Write the listing out again word for word, skipping each picture.
● ● ● ● ● ● ●
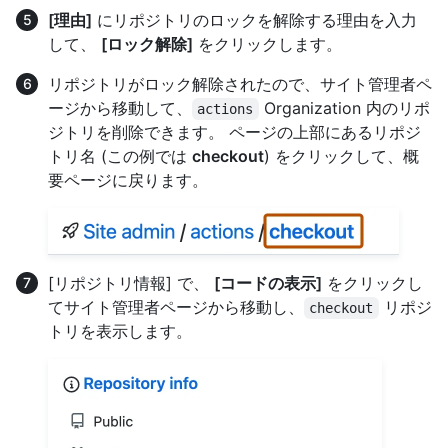
[理由]
にリポジトリのロックを解除する理由を入力
して、
[ロック解除]
をクリックします。
リポジトリがロック解除されたので、サイト管理者ペ
ージから移動して、
Organization 内のリポ
actions
ジトリを削除できます。 ページの上部にあるリポジ
トリ名 (この例では
checkout
) をクリックして、概
要ページに戻ります。
[リポジトリ情報] で、
[コードの表示]
をクリックし
てサイト管理者ページから移動し、
リポジ
checkout
トリを表示します。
● ● ● ● ● ● ●
### Solution
[理由]
にリポジトリのロックを解除する理由を入力
して、
[ロック解除]
をクリックします。
リポジトリがロック解除されたので、サイト管理者ペ
ージから移動して、
Organization 内のリポ
actions
ジトリを削除できます。 ページの上部にあるリポジ
トリ名 (この例では
checkout
) をクリックして、概
要ページに戻ります。
[リポジトリ情報] で、
[コードの表示]
をクリックし
てサイト管理者ページから移動し、
リポジ
checkout
トリを表示します。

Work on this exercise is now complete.